Here are the inputs of bwa_map process :

genome_ch : /path/to/data/genome.fasta

bwa_build_bwt.out[0] : /path/to/genome.fasta.0123

samtools_faidx.out : /path/to/genome.fasta.fai

trim_raw.out :
[ERR8014964, [/path/to/ERR8014964_1.trimmed_Q20.fastq.gz, /path/to/ERR8014964_2.trimmed_Q20.fastq.gz]]
[ERR8014965, [/path/to/ERR8014965_1.trimmed_Q20.fastq.gz, /path/to/ERR8014965_2.trimmed_Q20.fastq.gz]]

There are two input samples but only one is analysed, why? From the documentation I can read that : “When two or more channels are declared as process inputs, the process waits until there is a complete input configuration, i.e. until it receives a value from each input channel.

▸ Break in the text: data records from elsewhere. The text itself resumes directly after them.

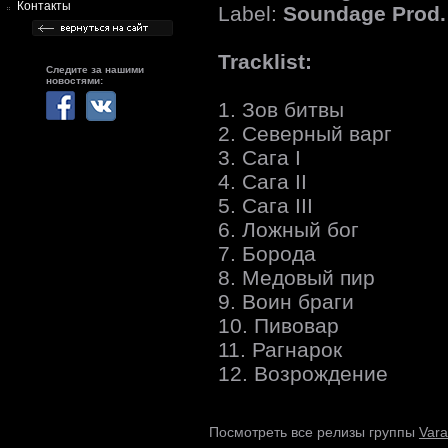
Контакты
Label:
Soundage Prod.
Tracklist:
Следите за нашими
новостями:
1. Зов битвы
2. Северный варг
3. Сага I
4. Сага II
5. Сага III
6. Ложный бог
7. Борода
8. Медовый пир
9. Воин браги
10. Пивовар
11. Рагнарок
12. Возрождение
Var
Посмотреть все релизы группы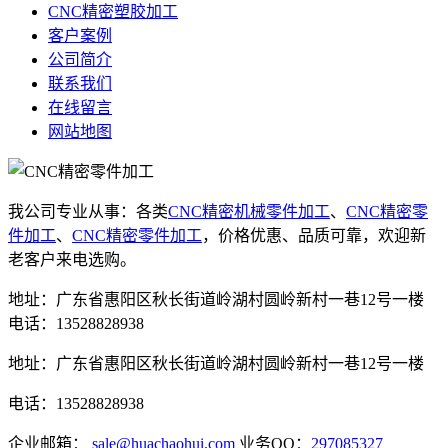
CNC精密塑胶加工
客户案例
公司简介
联系我们
在线留言
网站地图
我公司专业从事：各类
CNC精密机械零件加工
、
CNC精密零
件加工
、
CNC精密零件加工
，价格优惠、品质可靠，欢迎新
老客户来电选购。
地址：广东省惠阳区秋长街道岭湖村圆岭新村一巷12号一楼
电话：13528828938
地址：广东省惠阳区秋长街道岭湖村圆岭新村一巷12号一楼
电话：13528828938
企业邮箱：
sale@huachaohui.com
业务QQ：
297085327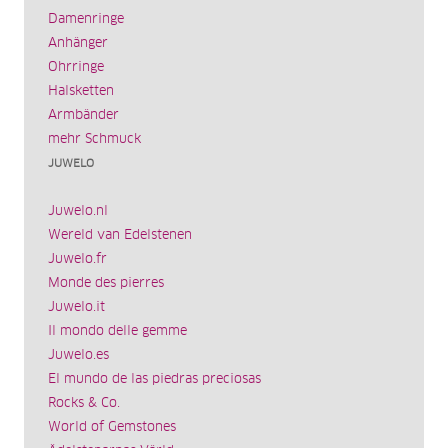
Damenringe
Anhänger
Ohrringe
Halsketten
Armbänder
mehr Schmuck
JUWELO
Juwelo.nl
Wereld van Edelstenen
Juwelo.fr
Monde des pierres
Juwelo.it
Il mondo delle gemme
Juwelo.es
El mundo de las piedras preciosas
Rocks & Co.
World of Gemstones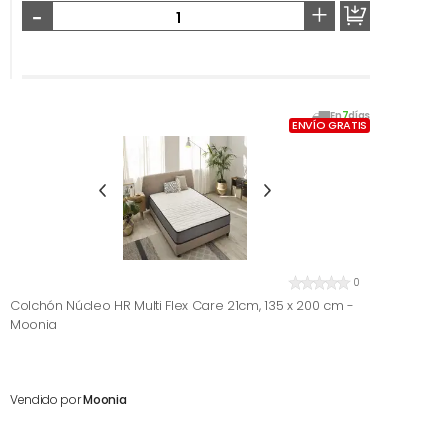
-
+
En
7
días
ENVÍO GRATIS
0
Colchón Núcleo HR Multi Flex Care 21cm, 135 x 200 cm -
Moonia
Vendido por
Moonia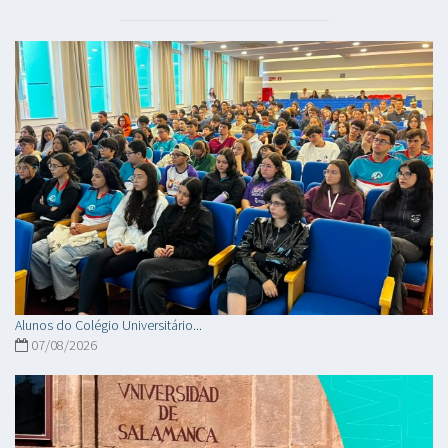
Alunos do Colégio Universitário...
07/08/2026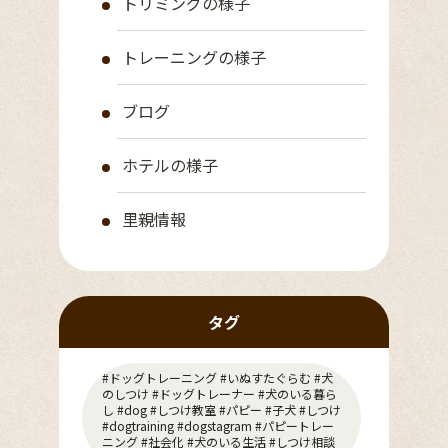
トリミングの様子
トレーニングの様子
ブログ
ホテルの様子
里親情報
タグ
#ドッグトレーニング #いぬすたぐらむ #犬
のしつけ #ドッグトレーナー #犬のいる暮ら
し #dog #しつけ教室 #パピー #子犬 #しつけ
#dogtraining #dogstagram #パピートレー
ニング #社会化 #犬のいる生活 #しつけ相談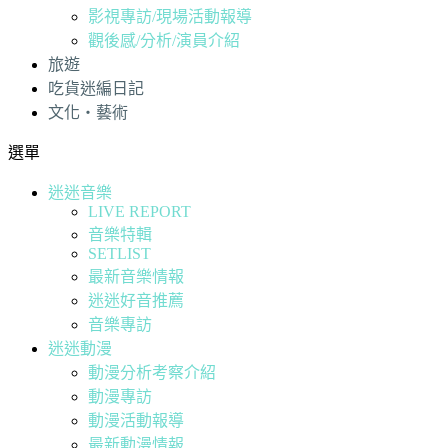
影視專訪/現場活動報導
觀後感/分析/演員介紹
旅遊
吃貨迷編日記
文化・藝術
選單
迷迷音樂
LIVE REPORT
音樂特輯
SETLIST
最新音樂情報
迷迷好音推薦
音樂專訪
迷迷動漫
動漫分析考察介紹
動漫專訪
動漫活動報導
最新動漫情報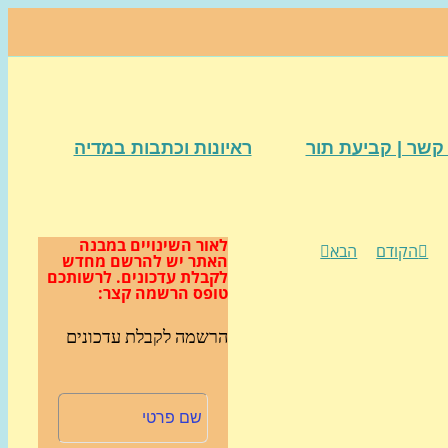
קשר | קביעת תור
ראיונות וכתבות במדיה
לאור השינויים במבנה
הקודם
הבא
האתר
יש להרשם מחדש
לקבלת עדכונים.
לרשותכם
טופס הרשמה קצר:
הרשמה לקבלת עדכונים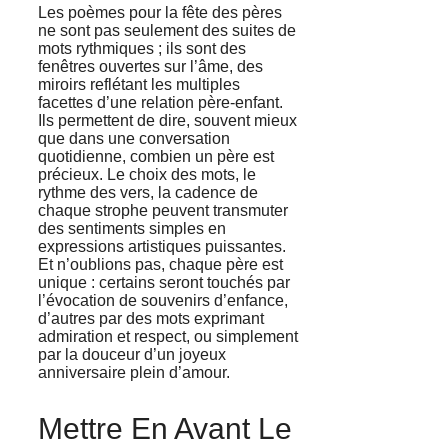
Les poèmes pour la fête des pères
ne sont pas seulement des suites de
mots rythmiques ; ils sont des
fenêtres ouvertes sur l’âme, des
miroirs reflétant les multiples
facettes d’une relation père-enfant.
Ils permettent de dire, souvent mieux
que dans une conversation
quotidienne, combien un père est
précieux. Le choix des mots, le
rythme des vers, la cadence de
chaque strophe peuvent transmuter
des sentiments simples en
expressions artistiques puissantes.
Et n’oublions pas, chaque père est
unique : certains seront touchés par
l’évocation de souvenirs d’enfance,
d’autres par des mots exprimant
admiration et respect, ou simplement
par la douceur d’un joyeux
anniversaire plein d’amour.
Mettre En Avant Le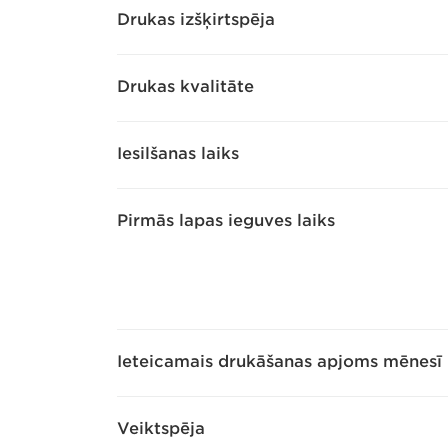
Drukas izšķirtspēja
Drukas kvalitāte
Iesilšanas laiks
Pirmās lapas ieguves laiks
Ieteicamais drukāšanas apjoms mēnesī
Veiktspēja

When this condition is satisfied, the process consumes a value from each channel and launches a new task, repeating this logic until one or more channels are empty.” So I have to create a genome channel with many fasta files as fastq paired files but I don’t know how to do that …

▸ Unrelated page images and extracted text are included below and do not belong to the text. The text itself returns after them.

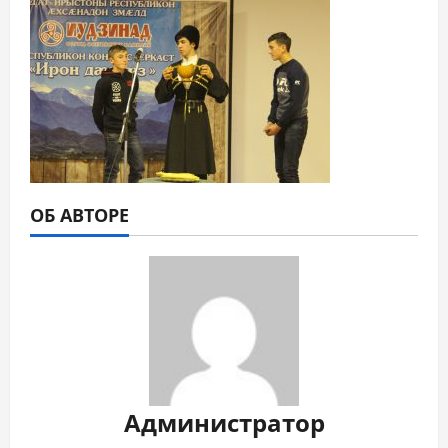
ОБ АВТОРЕ
Администратор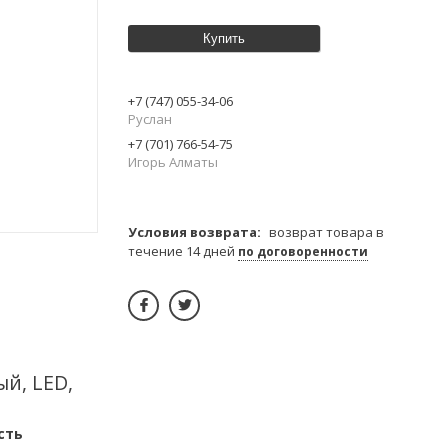
Купить
+7 (747) 055-34-06
Руслан
+7 (701) 766-54-75
Игорь Алматы
возврат товара в
течение 14 дней
по договоренности
й, LED,
сть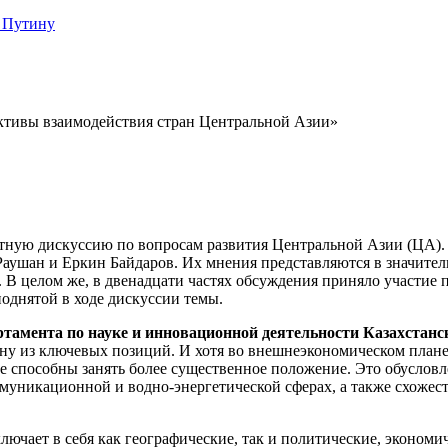
 Путину
ктивы взаимодействия стран Центральной Азии»
тную дискуссию по вопросам развития Центральной Азии (ЦА).
 Раушан и Еркин Байдаров. Их мнения представляются в значит
В целом же, в двенадцати частях обсуждения приняло участие п
однятой в ходе дискуссии темы.
ртамента по науке и инновационной деятельности Казахстанс
ну из ключевых позиций. И хотя во внешнеэкономическом плане 
ле способны занять более существенное положение. Это обусло
муникационной и водно-энергетической сферах, а также схожес
ючает в себя как географические, так и политические, экономи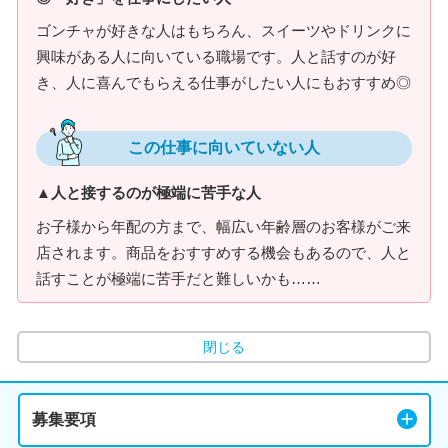
ゴンチャが好きな人はもちろん、スイーツやドリンクに
興味がある人に向いている職場です。人と話すのが好
き、人に喜んでもらえる仕事がしたい人にもおすすめ◎
この仕事に向いていない人
▲人と接するのが極端に苦手な人
お子様から年配の方まで、幅広い年齢層のお客様がご来
店されます。商品をおすすめする機会もあるので、人と
話すことが極端に苦手だと難しいかも……
閉じる
募集要項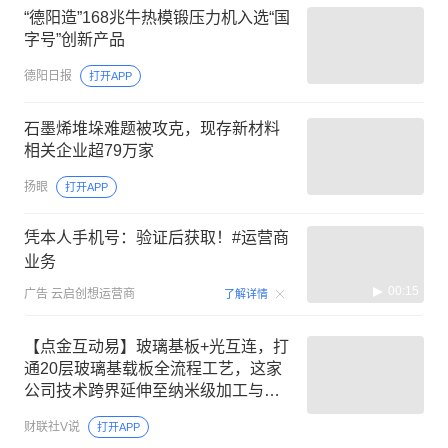
“德阳造”168兆牛热模锻压力机入选“国
字号”创新产品
德阳日报
打开APP
石墨烯堆垛难题被攻克‌，现存新材料
相关企业超79万家
扬眼
打开APP
凭本人手机号：验证后获取！#运营商
业务
00:15
广告
云启创想运营商
了解详情
【点金互动易】玻璃基板+光互连，打
通20层玻璃基载板全流程工艺，这家
公司技术跨界延伸至纳米级加工与
MicroLED光互连领域，多项硬核技术
财联社V说
打开APP
适时推动量产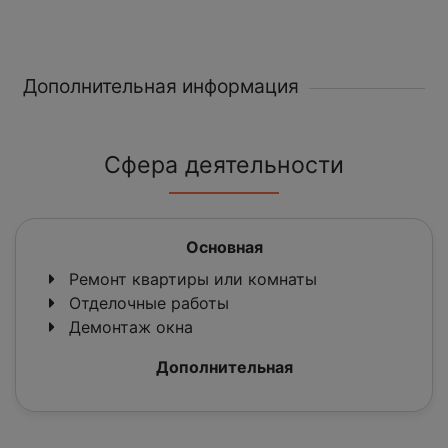
Дополнительная информация
Сфера деятельности
Основная
Ремонт квартиры или комнаты
Отделочные работы
Демонтаж окна
Дополнительная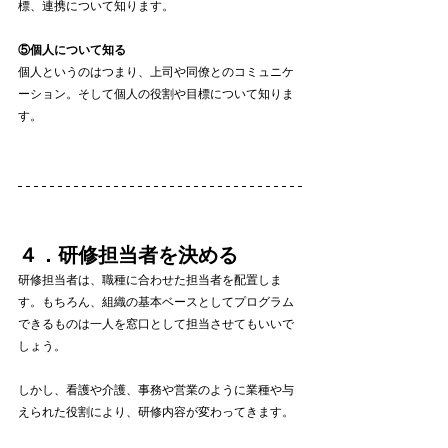
標、連携について知ります。
⑤個人について知る
個人というのはつまり、上司や同僚とのコミュニケ
ーション。そして個人の役割や目標について知りま
す。
４．研修担当者を決める
研修担当者は、職種に合わせた担当者を配置しま
す。もちろん、組織の基本ベースとしてプログラム
できるものは一人を窓口として担当させてもいいで
しょう。
しかし、看護や介護、事務や営業のように業種や与
えられた役割により、研修内容が変わってきます。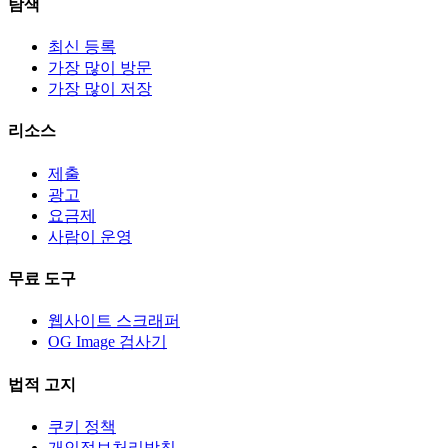
탐색
최신 등록
가장 많이 방문
가장 많이 저장
리소스
제출
광고
요금제
사람이 운영
무료 도구
웹사이트 스크래퍼
OG Image 검사기
법적 고지
쿠키 정책
개인정보처리방침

If you have a channel with a single element and you want a process to consume this same element multiple times, you must convert it to a value channel. More info on value channels here.

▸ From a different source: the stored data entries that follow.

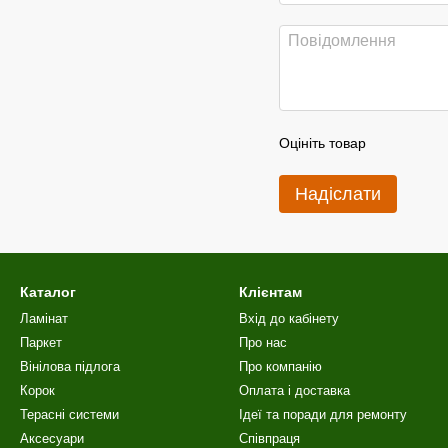
Оцініть товар
Надіслати
Каталог
Клієнтам
Ламінат
Вхід до кабінету
Паркет
Про нас
Вінілова пiдлога
Про компанію
Корок
Оплата і доставка
Терасні системи
Ідеї та поради для ремонту
Аксесуари
Співпраця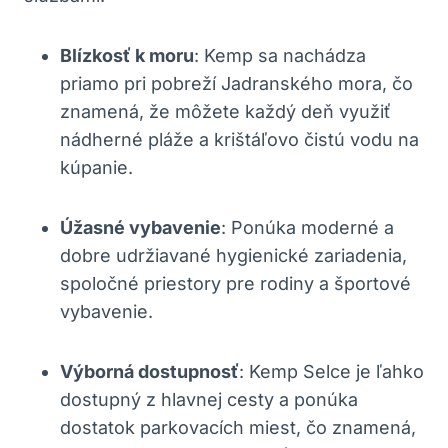
Blízkosť k moru
: Kemp sa nachádza
priamo pri pobreží Jadranského mora, čo
znamená, že môžete každý deň využiť
nádherné pláže a krištáľovo čistú vodu na
kúpanie.
Úžasné vybavenie
: Ponúka moderné a
dobre udržiavané hygienické zariadenia,
spoločné priestory pre rodiny a športové
vybavenie.
Výborná dostupnosť
: Kemp Selce je ľahko
dostupný z hlavnej cesty a ponúka
dostatok parkovacích miest, čo znamená,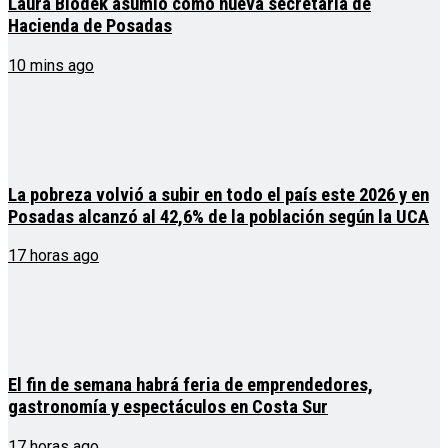
Laura Blodek asumió como nueva secretaria de
Hacienda de Posadas
10 mins ago
La pobreza volvió a subir en todo el país este 2026 y en
Posadas alcanzó al 42,6% de la población según la UCA
17 horas ago
El fin de semana habrá feria de emprendedores,
gastronomía y espectáculos en Costa Sur
17 horas ago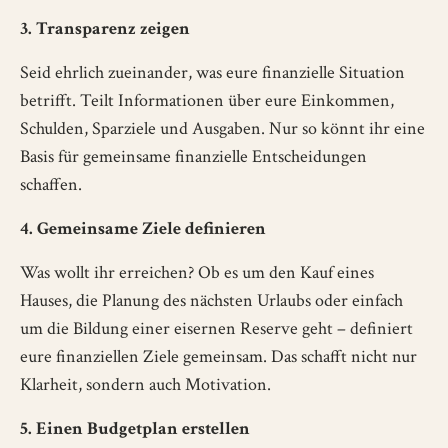
3. Transparenz zeigen
Seid ehrlich zueinander, was eure finanzielle Situation
betrifft. Teilt Informationen über eure Einkommen,
Schulden, Sparziele und Ausgaben. Nur so könnt ihr eine
Basis für gemeinsame finanzielle Entscheidungen
schaffen.
4. Gemeinsame Ziele definieren
Was wollt ihr erreichen? Ob es um den Kauf eines
Hauses, die Planung des nächsten Urlaubs oder einfach
um die Bildung einer eisernen Reserve geht – definiert
eure finanziellen Ziele gemeinsam. Das schafft nicht nur
Klarheit, sondern auch Motivation.
5. Einen Budgetplan erstellen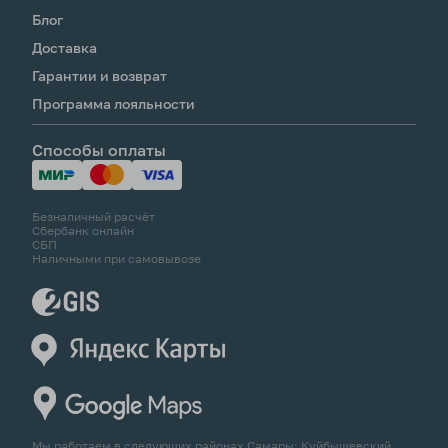
Блог
Доставка
Гарантии и возврат
Программа лояльности
Способы оплаты
Безналичный расчёт
Сбербанк онлайн
СБП
Наличными при самовывозе
Мы работаем в следующих районах Самары: Куйбышевский,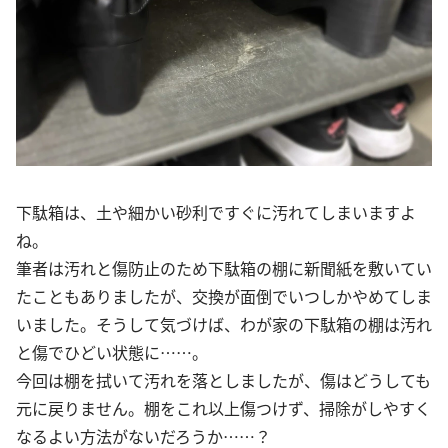
下駄箱は、土や細かい砂利ですぐに汚れてしまいますよ
ね。
筆者は汚れと傷防止のため下駄箱の棚に新聞紙を敷いてい
たこともありましたが、交換が面倒でいつしかやめてしま
いました。そうして気づけば、わが家の下駄箱の棚は汚れ
と傷でひどい状態に……。
今回は棚を拭いて汚れを落としましたが、傷はどうしても
元に戻りません。棚をこれ以上傷つけず、掃除がしやすく
なるよい方法がないだろうか……？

In your case, you can easily convert the genome_ch queue channel to a value channel adding a channel operator that returns a single value, such as first in:

  Channel
    .fromPath(params.genome,
              checkIfExists: true)
    .first()
    .set { genome_ch }

Or providing it to the process as a simple string. This way, Nextflow will automatically convert it to a value channel, such as in the example below:

...
    bwa_map(trim_raw.out,
            bwa_build_bwt.out[0],
            samtools_faidx.out,
            params.genome)
...

It works with :

  Channel
    .fromPath(params.genome,
              checkIfExists: true)
    .first()
    .set { genome_ch }

Thank you very much !

1 Like

This topic was automatically closed 7 days after the last reply. New replies are no longer allowed.